Treasury’s new plan, the Public-Private Investment Program, reduces that incentive by preserving shareholder and debt holder ownership of insolvent banks. It also injects capital into those banks in a roundabout, unproductive way. Under the program, the government will help private investors buy at auction the banks’ toxic assets (what Treasury now calls “legacy assets”). Private firms will use government funds, along with some money of their own, to buy the assets at prices above current market value.
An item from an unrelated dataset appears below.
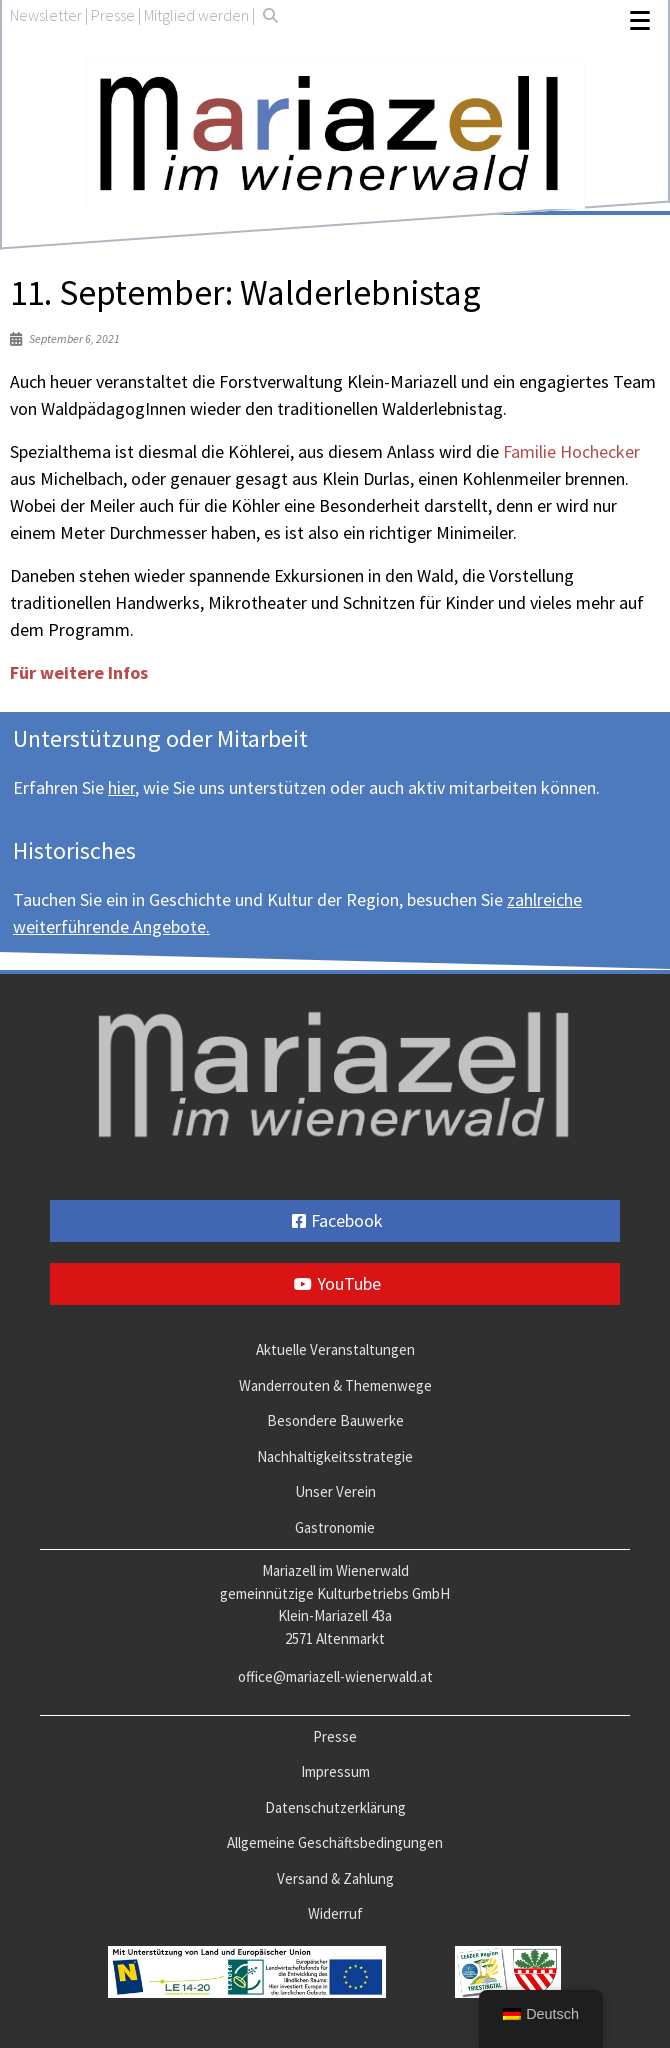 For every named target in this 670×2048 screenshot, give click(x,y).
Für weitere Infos (79, 672)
The government will bear almost all the exposure to losses from these transactions, but earn only a small fraction of any profits. Another problem is that if the buyers of these assets harvest significant gains, they will have to worry that Congress might seek to recapture the money in the future, as it has threatened to in the recent bonus turmoil at A.I.G. This fear will lower the bids and therefore the amount paid for the toxic assets.

Even if it is successful, the program will add very little new capital to the banks — roughly only the amount paid for toxic assets that is over and above their current value.

There is a simpler, sounder and fairer way to recapitalize an insolvent bank. The government should seize it, as it is already authorized — indeed, compelled — to do. Then it could inject cash (in the form of Treasury notes) as equity in the bank and, at the same time, remove the toxic assets the bank holds. Bank regulators might perhaps swap Treasury securities for toxic assets “at par” — that is, in an amount equal to the original purchase price of the assets removed. This would be a fair transaction, and it would cost nothing, because the government would own both the bank and the bonds. The toxic assets could then be placed in the basement of the Treasury building while we wait to see what they turn out to be worth.

The government could then quickly — say within a month — auction off the bank. Speed would be critical: If Treasury were to hold a large bank for a long time, it would be difficult to retain the most talented employees, and it is the people, along with a clean balance sheet, that make a bank valuable.

If markets work at all (and if they don’t, Treasury’s new plan is doomed to fail), such an auction would produce a new privately owned “clean” bank, with ample capital to lend. It would also generate proceeds from the sale that would be at least as great as the value of the securities injected into the bank as equity — and likely greater.

If the recapitalized bank could not be sold at a price that amounts to (at least) the new cash injected, then the bank would be worthless, but not because of the toxic asset problem. It would be because the bank has been mismanaged or has other bad loans unrelated to the mortgage crisis, and such a bank should be allowed to fail.

If the sale succeeds, however, the government would have created a fully financed private bank at essentially no incremental cost to taxpayers, and Treasury would still hold the toxic assets on its books — to be sold whenever it becomes economical to do so.

This is a simple and fair plan. And unlike the Public-Private Investment Program, it would not reward bank investors for their folly or inject too little capital when more is needed.

Andrew M. Rosenfield is a senior lecturer at the University of Chicago Law School and the chief executive of an investment advisory firm.